There are many possible models, for better or worse we’ve chosen the “let’s encourage everyone to drive themselves around in privately owned automobiles” one. But making a collective decision to provide free parking spaces for cars isn’t really much different than making a collective decision to provide free racks to lock up your bike. It’s all about what the community decides to value.

Problem is as I said above, conservative forces limit change. Incumbents want street parking above all else, people who might move there if that street were converted to another use like Rapid Transit are not taken into account, since they don’t live there and no one is their advocate as long as community groups of current residents get to control this sort of planning rather than the city planning agency.

Just last week I spoke to a man who had been an activist for the building of the Hudson-Bergen Light Rail, the 1st major transit project in North Jersey in generations. There was only a couple of blocks run on residential streets, but the howling and battles just for that were epic.

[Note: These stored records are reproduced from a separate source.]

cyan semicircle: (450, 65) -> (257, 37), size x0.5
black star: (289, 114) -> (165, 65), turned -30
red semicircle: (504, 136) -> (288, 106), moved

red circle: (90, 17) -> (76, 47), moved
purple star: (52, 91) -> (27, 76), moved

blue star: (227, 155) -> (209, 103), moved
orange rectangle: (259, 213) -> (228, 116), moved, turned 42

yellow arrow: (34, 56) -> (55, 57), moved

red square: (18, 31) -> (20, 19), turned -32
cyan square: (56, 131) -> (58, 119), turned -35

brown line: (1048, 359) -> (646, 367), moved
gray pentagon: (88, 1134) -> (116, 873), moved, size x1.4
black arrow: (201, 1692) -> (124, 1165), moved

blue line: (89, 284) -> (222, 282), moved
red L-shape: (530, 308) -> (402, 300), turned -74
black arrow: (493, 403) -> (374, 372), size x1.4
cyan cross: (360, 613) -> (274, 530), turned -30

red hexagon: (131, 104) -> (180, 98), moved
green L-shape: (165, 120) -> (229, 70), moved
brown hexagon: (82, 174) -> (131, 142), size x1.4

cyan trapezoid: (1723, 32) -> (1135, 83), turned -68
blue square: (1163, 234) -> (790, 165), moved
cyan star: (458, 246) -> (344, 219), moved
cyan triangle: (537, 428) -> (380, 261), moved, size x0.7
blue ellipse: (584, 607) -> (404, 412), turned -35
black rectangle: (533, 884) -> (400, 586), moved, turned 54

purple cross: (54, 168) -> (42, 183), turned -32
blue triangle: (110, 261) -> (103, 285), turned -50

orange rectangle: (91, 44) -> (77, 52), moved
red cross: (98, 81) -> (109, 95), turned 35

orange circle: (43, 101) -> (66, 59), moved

It’s perhaps not different in concept, providing spaces for cars Vs bikes, but is vastly different in terms of outcomes. Giving up street parking is opposed vehemently by those who use it. The incumbent parkers are a force to be reckoned with. “Won’t somebody please consider our real estate ‘values’?”. In my neighborhood, where lots are generally large and potentially provide ample parking, households often have 4 or 5 vehicles, many of which are simply parked on the streets.

In North Vancouver, a couple of bitumen bike-paths were recently paved through an area of parkland. They are little used by cyclists as they have numerous road crossings, wind around unnecessarily, and are often blocked with walkers. They are also disliked by many walkers and other park users. The far better solution was to remove the street parking from the wide and fairly quiet street running parallel to the park, and re-purpose the existing transport corridor. It seems we value our parking more than we value our parks.

We also have the bizarre situation downtown, where vast swathes of underground parking (mandated at time of construction of the buildings) goes unused while the streets are clogged with parked cars (which are nightmare to navigate on a bicycle). It’s not getting better. A recent approval for condos provides three parking spaces for each 1000 sq. ft. condo.

One of the things we’ve done with our “always drive everywhere” model is that we’ve traded speed for distance. Our places of work, our recreational activities, our family and friends are now all a car ride away. I think it is sad. We’re less happy and less healthy as a result.